設計原則 (v2.5.0 の limit 再配置と共通)

整形と上限は境界層の仕事であり、ライブラリは完全なデータを返す。 先行する 変更が、エージェントから見える limit の上限を MCP の JSON Schema へ移し、 ライブラリ側はスキャン窓へのクランプだけを行うようにしました。ライブラリを直接 呼ぶ側が、コンテキスト窓を守るために存在する上限に縛られないようにするためです。プレビュー階層は、 同じ移動をペイロードの形に対して行うものです:

  • do_recall / do_recall_with_context (ライブラリ) — 本文は全文のまま、変更なし。
  • MCP ツールのラッパー (server.py) — 呼び出し側がオプトアウトしない限り、本文を プレビュー階層まで切り詰める。

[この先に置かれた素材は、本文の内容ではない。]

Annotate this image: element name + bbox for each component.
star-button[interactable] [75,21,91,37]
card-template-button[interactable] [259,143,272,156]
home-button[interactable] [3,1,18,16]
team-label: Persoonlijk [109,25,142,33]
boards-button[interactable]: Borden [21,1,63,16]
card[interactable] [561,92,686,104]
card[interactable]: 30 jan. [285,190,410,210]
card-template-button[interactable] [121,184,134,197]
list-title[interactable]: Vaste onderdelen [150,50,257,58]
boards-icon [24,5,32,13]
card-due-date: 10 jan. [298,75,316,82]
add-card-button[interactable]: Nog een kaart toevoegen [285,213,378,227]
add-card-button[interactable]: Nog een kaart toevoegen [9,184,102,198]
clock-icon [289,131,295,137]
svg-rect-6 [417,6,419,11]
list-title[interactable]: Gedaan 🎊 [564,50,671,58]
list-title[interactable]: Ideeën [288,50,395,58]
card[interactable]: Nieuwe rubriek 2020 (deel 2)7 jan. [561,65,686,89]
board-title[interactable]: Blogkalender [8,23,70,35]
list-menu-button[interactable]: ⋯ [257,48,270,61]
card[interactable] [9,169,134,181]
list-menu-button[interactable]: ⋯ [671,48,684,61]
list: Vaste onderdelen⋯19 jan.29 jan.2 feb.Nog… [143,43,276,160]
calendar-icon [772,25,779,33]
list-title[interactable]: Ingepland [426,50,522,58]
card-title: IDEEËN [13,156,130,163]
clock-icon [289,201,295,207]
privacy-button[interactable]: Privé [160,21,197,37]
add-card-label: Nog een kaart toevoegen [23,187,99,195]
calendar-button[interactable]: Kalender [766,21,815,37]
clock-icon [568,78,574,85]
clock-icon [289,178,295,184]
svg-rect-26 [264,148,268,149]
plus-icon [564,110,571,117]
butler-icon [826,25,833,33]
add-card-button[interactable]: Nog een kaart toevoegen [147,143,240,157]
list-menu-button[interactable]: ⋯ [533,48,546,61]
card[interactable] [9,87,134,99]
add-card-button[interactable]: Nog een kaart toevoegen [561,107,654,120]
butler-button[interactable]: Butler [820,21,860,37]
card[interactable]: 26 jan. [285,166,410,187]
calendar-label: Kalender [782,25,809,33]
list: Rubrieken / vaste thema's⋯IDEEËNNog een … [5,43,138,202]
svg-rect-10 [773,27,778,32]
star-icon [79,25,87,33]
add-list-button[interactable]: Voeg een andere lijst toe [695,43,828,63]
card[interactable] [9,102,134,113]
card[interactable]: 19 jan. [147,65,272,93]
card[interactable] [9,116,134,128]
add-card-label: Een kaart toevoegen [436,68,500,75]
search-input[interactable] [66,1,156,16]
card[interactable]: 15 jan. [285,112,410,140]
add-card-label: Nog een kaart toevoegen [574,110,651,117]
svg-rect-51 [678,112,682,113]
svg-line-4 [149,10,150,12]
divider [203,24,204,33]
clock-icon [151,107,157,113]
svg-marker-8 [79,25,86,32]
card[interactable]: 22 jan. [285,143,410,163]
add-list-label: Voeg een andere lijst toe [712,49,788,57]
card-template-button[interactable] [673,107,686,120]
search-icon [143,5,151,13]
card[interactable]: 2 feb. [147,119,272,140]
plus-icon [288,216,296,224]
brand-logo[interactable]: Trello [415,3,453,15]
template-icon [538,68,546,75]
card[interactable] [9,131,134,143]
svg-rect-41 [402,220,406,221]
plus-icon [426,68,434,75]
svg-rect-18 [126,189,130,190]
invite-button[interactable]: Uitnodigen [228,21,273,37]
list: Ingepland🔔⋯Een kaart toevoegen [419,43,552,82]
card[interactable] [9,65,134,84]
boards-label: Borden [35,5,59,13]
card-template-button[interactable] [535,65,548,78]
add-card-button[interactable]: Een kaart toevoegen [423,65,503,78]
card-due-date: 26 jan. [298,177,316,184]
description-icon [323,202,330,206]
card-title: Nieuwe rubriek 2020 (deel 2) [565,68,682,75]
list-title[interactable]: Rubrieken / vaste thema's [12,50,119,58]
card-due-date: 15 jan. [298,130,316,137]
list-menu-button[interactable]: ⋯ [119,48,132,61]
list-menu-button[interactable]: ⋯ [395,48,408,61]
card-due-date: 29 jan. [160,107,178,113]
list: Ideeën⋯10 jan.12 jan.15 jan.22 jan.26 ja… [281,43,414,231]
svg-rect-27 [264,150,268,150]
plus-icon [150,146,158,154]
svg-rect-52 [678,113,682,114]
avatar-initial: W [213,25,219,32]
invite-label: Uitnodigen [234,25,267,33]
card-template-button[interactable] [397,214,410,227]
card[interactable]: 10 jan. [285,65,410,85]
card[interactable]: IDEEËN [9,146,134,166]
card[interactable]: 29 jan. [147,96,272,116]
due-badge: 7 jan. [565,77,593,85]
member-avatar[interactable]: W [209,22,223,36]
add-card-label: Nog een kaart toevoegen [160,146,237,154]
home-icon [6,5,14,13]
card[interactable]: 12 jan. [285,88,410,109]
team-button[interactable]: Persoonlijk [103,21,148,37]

この配置により、ベンチハーネス (ライブラリの直接呼び出し) と、将来の in-process な 利用側はいずれも、この減量に対して構造的に免疫を持ちます: プレビューを見るのは MCP 経路の利用側だけです。

応答の契約

recall が返す各メッセージには、全文取得のための安定したハンドルが付きます:

{
  "ref": "mem:123",            // or "ep:45" — always present on DB-backed rows
  "content": "<pure prefix, at most CPERSONA_RECALL_PREVIEW_CHARS chars>",
  "content_truncated": true,    // only present when trimmed
  "content_len": 1893,          // full length, only present when trimmed
  "source": {...}, "timestamp": "...", "id": "<msg_id>", "confidence": {...}
}

契約の詳細。いずれも意味を担っています:

  • ref は新規で、常に存在します (記憶・エピソードとも)。2.5.0 より前は応答に msg_id しか出ておらず (エピソードには存在しません) — 追って全文を取りにいく ために行を指す手段がありませんでした。種別を接頭辞にしている (mem:/ep:) のは、 両テーブルが 1 つの AUTOINCREMENT id 空間を共有しているためです (bug-040/041 の 衝突クラス)。
  • プレビューは純粋な前方部分であり、省略記号のマーカーは付きません。 exclude_contents の重複排除契約 (_content_excluded) は、正規化した上での 双方向の前方一致です。したがって、プレビューを後続の呼び出しに渡し返しても、 保存されている全文と一致します。マーカーを埋め込むと、これが無言で壊れます。
  • マーカーは切り詰めた時だけ付きます。 短い行は content_truncatedcontent_len も持ちません (ペイロード減量の一貫性)。
  • recall_with_context がエコーバックする会話エントリは一律に切り詰められます (呼び出し側はすでにその全文を持っているため)。これらに ref は付きません。

全文へのアクセス (2 つの経路)

  1. full_content: true — 両方の recall 系ツールに追加された真偽値パラメータ (既定は false): 信頼できる利用側のためのオプトアウトで、bug-211 以降は 1 応答あたり 200,000 文字の予算で上限が付いています — それを超えた行はプレビュー 階層に戻り (関連度の高い行から全文で残します、bug-214)、応答には full_content_budget_chars が付きます。2.5.0 より前のサーバーは未知の パラメータを無視するので、利用側は自分のコネクタが更新されるより前にこれを 採用できます (前方互換な移行)。
  2. get_contents(agent_id, refs) — 新規ツール (27 → 28): 最大 20 件の ref を まとめて全文の行に解決します。読み取りは id をキーとし (出どころは recall)、 agent_id の所有述語を伴います。他のエージェントの ref は missing に入り、 漏洩になることはありません。不正な形式の ref も missing に入ります (fail-soft — 1 件の不正な ref がバッチ全体を中断させてはなりません)。20 件と いう上限があるのは、全文の行 1 件が ~800 トークンに相当するからです: これより 大きなバッチは、プレビューが塞いだコンテキスト爆発の穴を開け直すことになります。

設定

CPERSONA_RECALL_PREVIEW_CHARS — 既定は 500 (設計レビューで決定。長い行は トークンの ~60%+ を落とせる一方、プレビューは関連度の判断には十分なままです)。 0 は切り詰めを完全に無効化します。

利用側への影響と移行

利用側 影響 移行
ベンチハーネス (LMEB) なし — ライブラリの直接呼び出しであり、検索の指標は id ベース なし
ClotoCore カーネル (build_chat_messages、Discord ブリッジ) recall の本文をそのまま LLM プロンプトへ注入するため、プレビューでは品質が落ちる フェーズ 1: full_content: true を渡す (応答が bug-211 の 200,000 文字予算に収まっている限り挙動は同一 — 超えると行はプレビューに降格し、カーネルは残りを get_contents で取得する必要があります。コネクタの bump より先に入れても安全)。フェーズ 2 (任意): カーネル側のコンテキスト減量のためにプレビュー + get_contents を採用する
Claude Code セッション 最大の受益者 (~15k トークン/セッションの見込み) なし — 既定でプレビュー、必要に応じて get_contents

バージョニング

MCP プロトコルとしては追加のみ (新しいフィールド、新しい任意パラメータ、新しい ツール) ですが、既定の本文の形が変わります — これは意図的な破壊的挙動変更であり、 2.5.0 の「破壊的だが内部にとどまる」安定化の軸に分類されます。利用側は 2.5.0 の alpha ラインの間に、stable なコネクタが出るより前に移行します。DB 層では何も 置き換えません: スキーマ変更なし (SCHEMA_VERSION は 13 のまま)。